Nell’immaginario politico della Lega Pontida è tutto: è il luogo delle origini, là dove il mito fondativo viene rispolverato e il rito del dialogo privilegiato della base del Movimento con la sua classe politica si consuma ogni anno. Dove, tra alti e bassi, si rinserrano le fila e si rilancia la sfida. È sempre stato così. Perché Pontida è un luogo davvero magico.
Gli studiosi sono ormai concordi nell’individuare le leghe di città del tardo medioevo come la premessa della successiva evoluzione confederale e poi federale, tipica del ciclo storico della modernità. Dalle leghe di libere città – intese come comunità autonome di uomini liberi – alle confederazioni e poi alle federazioni: se questa è la sequenza, le date parlano chiaro. Il patto del Grütli, con il quale le tre comunità cantonali originarie Schwyz, Uri e Unterwalden, si unirono in solenne giuramento e stipularono un patto di mutua assistenza difensiva, dando vita al nucleo sul quale poi si sviluppò la Svizzera, è del 1291.

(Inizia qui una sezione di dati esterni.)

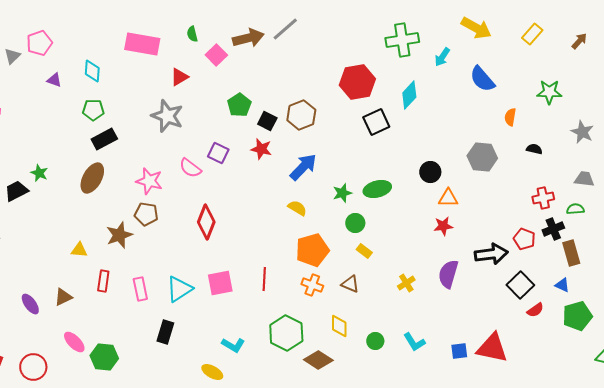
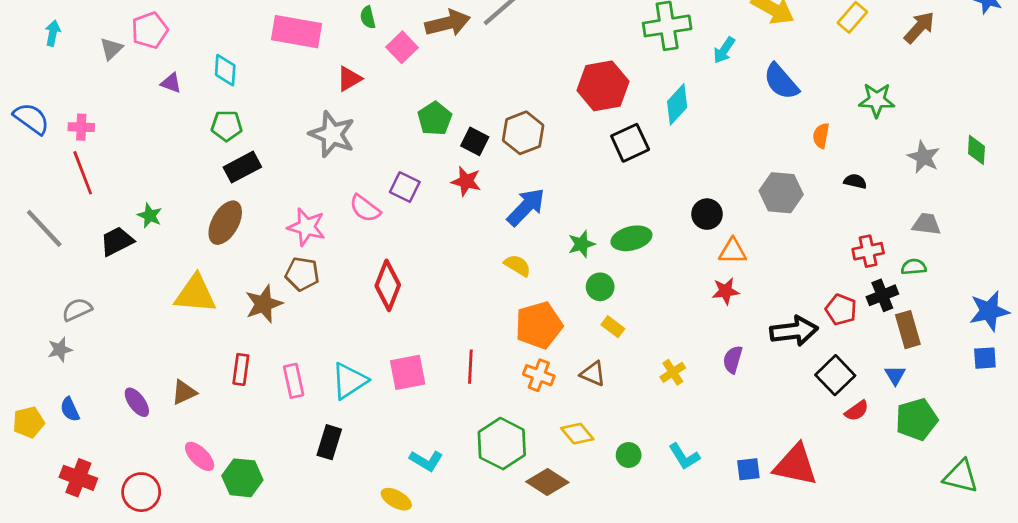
brown arrow: (579, 41) -> (919, 27), size x1.4
yellow triangle: (79, 250) -> (195, 294), moved, size x1.8
purple semicircle: (448, 274) -> (733, 359), size x0.7
blue triangle: (562, 285) -> (895, 375), turned 35
yellow diamond: (339, 326) -> (577, 434), turned -40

Ma il giuramento con il quale si unirono le libere città – comunità politiche fondate sull’autonomia, sull’autogoverno e sulle libertà commerciali – della valle del Po, creando la Lega Lombarda, per fronteggiare le truppe del Barbarossa, è di 124 anni prima (7 aprile 1167). Si può pertanto sostenere che il federalismo è nato prima nella valle del Po che nella Svizzera (mito di ogni vero federalista), perché Pontida precede il Grütli di oltre un secolo. Il dato di fondo è che poi gli svizzeri sono andati avanti…
Insieme al raduno dei popoli padani di Venezia, Pontida è così divenuta – e con una certa legittimità dal punto di vista storico – una delle manifestazioni più importanti della Lega. Per rispolverare ogni anno il mito delle origini, dando vita a un rito fondamentale, quello di recuperare la compattezza e la solidità del rapporto tra i vertici del movimento e la sua base in vista di nuovi obiettivi. Perciò ha sempre avuto un fine essenzialmente auto giustificativo e di contenimento del consenso.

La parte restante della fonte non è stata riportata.